In the workplace, we call the “small stuff” micro-inequities – subtle, fleeting behaviors that diminish another person.
What a Micro-inequity Looks Like
Small slights are harder to recognize than blatant prejudice. So it’s helpful to know some common examples:
- Interrupting or cutting off a colleague
- Checking a smartphone during a presentation or conversation
- Assuming tasks will be assigned by gender (such as note taking during meetings)
- Overlooking a person during group introductions
- Calling someone a nickname they didn’t create or share
- Saying, “What she’s really trying to say is . . . “
- Sighing and eye rolling
Why Putting A Stop To Micro-inequities Matters
Point one out and someone might respond, “I didn’t mean it like that,” or “You’re being overly sensitive.”
But the focus should be on productivity, not sensitivity. Working Mother points out how small affronts “can take their toll on an employee’s self-esteem and work performance.” As one woman told the magazine, “It erodes your morale and puts you on the defensive.”
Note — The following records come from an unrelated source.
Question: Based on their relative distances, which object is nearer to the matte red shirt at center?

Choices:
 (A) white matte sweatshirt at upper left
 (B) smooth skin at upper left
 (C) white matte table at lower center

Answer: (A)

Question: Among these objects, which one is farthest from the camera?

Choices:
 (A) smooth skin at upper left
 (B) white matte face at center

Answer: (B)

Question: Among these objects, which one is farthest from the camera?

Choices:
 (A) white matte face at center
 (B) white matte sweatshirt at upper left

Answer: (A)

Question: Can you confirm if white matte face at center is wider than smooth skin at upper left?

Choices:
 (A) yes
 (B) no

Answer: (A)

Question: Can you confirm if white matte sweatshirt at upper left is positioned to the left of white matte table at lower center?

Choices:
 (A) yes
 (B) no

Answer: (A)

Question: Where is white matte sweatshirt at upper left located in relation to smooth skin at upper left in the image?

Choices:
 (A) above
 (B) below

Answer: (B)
In a March 2019 post, the Iowa State University professional development blog commented that “the results of micro-inequities are not trivial. . . [they] can lead to low productivity and turnover.”
What can be done
Working Mother recommends that companies train employees to recognize the hidden biases that lead to micro-inequities. One easy way companies can counter micro-inequities is to encourage what MIT’s Mary Rowe describes as micro-affirmations: subtle messages that let employees know they’re doing well and are expected to succeed.
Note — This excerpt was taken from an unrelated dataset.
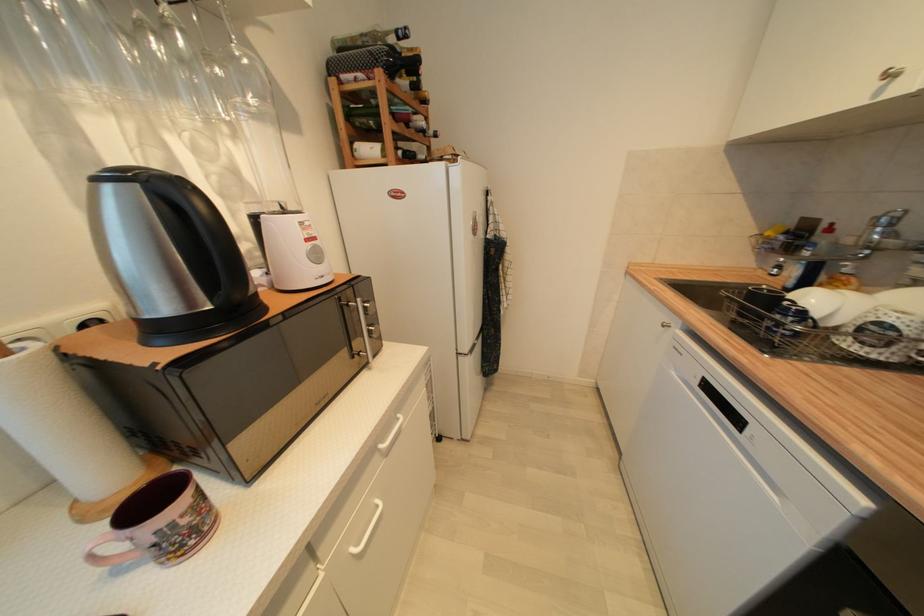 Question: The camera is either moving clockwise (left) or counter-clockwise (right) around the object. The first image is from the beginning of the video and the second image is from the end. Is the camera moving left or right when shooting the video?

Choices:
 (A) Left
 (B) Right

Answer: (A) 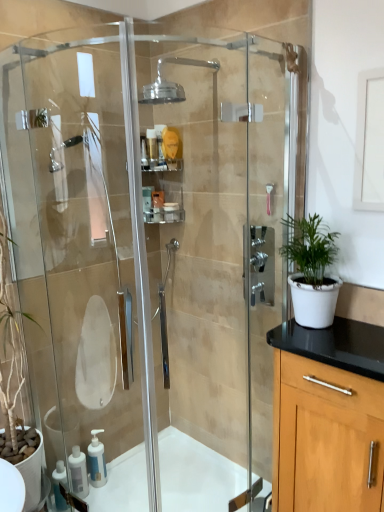 I want to click on free area below clear plastic shelf at upper center (from a real-world perspective), so click(167, 437).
For the rest of this month make it a point to do micro-affirmations whenever you can.
- Thank a teammate for her good attitude in the face of a challenging client.
- Offer to carry someone’s bag when their hands are full.
- Compliment someone just because.
- Commend someone for a job well done…in the moment
“Such consistent, appropriate affirmation can spread from one person to another, potentially raising morale and productivity,” Mary Rowe says.